WHAT IS EXPECTED> Every line from the first in the listing below to the line containing "ديوان العرب" is to be repeated exactly, and no line past it.

SUPPLIED ENTRIES>
*** Block opens ***

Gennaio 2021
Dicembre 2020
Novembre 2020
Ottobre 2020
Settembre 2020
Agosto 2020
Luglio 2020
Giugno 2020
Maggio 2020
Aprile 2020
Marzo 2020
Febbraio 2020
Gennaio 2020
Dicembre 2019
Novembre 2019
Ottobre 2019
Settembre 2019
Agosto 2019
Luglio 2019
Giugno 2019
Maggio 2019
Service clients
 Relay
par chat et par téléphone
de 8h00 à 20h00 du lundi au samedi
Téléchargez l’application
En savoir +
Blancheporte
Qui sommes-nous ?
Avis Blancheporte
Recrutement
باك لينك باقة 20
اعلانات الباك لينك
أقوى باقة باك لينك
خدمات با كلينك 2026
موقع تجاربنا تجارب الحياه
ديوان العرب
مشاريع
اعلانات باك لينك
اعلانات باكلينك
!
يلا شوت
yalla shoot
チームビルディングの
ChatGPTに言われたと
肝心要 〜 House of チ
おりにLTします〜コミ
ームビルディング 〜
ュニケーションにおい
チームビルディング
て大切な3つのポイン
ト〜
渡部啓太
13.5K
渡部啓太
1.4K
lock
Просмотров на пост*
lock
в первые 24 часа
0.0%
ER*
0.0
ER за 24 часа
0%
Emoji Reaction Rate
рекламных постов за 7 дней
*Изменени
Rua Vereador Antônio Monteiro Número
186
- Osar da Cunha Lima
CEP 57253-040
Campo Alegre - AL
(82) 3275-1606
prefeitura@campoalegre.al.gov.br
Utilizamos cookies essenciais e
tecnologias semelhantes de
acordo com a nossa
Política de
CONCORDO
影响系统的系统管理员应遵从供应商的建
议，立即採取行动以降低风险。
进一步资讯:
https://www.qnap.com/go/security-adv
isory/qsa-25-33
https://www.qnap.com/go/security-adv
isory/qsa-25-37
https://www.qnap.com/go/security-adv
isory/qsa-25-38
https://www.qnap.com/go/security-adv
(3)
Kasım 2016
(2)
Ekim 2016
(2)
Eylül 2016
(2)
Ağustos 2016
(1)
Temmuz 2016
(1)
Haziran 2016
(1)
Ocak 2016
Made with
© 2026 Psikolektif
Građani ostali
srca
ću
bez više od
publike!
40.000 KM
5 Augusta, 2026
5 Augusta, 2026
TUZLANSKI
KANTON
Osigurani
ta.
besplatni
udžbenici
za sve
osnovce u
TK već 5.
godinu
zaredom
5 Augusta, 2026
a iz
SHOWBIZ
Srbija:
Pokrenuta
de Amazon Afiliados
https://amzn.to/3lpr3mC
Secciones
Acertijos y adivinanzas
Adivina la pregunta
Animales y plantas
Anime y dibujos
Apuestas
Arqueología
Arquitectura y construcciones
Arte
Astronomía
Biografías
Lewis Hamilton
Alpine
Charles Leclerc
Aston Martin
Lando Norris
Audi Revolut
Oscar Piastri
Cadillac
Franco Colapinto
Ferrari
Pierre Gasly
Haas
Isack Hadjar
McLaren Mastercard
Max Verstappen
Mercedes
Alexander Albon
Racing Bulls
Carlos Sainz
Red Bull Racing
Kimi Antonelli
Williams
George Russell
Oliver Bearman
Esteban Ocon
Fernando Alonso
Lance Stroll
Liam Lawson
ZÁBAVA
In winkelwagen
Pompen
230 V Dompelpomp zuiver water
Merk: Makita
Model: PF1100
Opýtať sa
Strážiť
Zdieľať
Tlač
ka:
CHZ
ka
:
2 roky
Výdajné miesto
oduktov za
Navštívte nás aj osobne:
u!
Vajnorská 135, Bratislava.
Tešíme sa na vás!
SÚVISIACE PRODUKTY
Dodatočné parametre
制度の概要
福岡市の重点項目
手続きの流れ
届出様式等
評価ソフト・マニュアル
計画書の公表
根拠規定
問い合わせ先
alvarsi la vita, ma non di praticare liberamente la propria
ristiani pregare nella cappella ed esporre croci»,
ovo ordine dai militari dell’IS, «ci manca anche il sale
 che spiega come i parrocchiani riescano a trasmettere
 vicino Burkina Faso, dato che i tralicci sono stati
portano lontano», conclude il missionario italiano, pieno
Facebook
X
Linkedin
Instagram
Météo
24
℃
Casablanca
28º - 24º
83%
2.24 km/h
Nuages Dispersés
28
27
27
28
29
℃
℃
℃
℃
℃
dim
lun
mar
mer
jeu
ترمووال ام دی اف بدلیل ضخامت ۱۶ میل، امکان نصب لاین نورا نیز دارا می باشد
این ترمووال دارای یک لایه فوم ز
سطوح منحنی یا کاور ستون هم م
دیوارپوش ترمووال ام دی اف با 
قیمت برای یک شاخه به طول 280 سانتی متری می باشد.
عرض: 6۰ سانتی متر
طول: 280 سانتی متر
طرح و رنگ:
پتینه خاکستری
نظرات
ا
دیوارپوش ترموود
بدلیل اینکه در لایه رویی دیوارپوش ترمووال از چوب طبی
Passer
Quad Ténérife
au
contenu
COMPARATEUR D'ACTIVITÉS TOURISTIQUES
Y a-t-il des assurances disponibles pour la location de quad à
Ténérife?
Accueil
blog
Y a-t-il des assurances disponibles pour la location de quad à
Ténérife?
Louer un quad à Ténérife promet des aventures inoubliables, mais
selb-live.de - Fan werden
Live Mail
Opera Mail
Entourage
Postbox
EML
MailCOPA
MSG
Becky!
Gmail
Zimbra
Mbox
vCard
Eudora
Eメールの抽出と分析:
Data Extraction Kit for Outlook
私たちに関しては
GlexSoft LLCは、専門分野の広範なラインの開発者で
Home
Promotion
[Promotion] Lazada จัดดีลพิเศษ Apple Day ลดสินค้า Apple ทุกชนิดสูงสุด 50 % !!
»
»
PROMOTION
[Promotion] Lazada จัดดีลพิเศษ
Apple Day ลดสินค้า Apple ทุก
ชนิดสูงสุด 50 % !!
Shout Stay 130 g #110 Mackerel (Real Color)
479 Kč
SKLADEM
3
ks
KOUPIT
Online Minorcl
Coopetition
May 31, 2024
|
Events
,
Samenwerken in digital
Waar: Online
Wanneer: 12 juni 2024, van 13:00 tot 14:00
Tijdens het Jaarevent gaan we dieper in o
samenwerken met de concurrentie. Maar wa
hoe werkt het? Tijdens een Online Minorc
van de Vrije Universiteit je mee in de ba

*** Block closes ***

SOLUTION TO THE PROBLEM>
Gennaio 2021
Dicembre 2020
Novembre 2020
Ottobre 2020
Settembre 2020
Agosto 2020
Luglio 2020
Giugno 2020
Maggio 2020
Aprile 2020
Marzo 2020
Febbraio 2020
Gennaio 2020
Dicembre 2019
Novembre 2019
Ottobre 2019
Settembre 2019
Agosto 2019
Luglio 2019
Giugno 2019
Maggio 2019
Service clients
 Relay
par chat et par téléphone
de 8h00 à 20h00 du lundi au samedi
Téléchargez l’application
En savoir +
Blancheporte
Qui sommes-nous ?
Avis Blancheporte
Recrutement
باك لينك باقة 20
اعلانات الباك لينك
أقوى باقة باك لينك
خدمات با كلينك 2026
موقع تجاربنا تجارب الحياه
ديوان العرب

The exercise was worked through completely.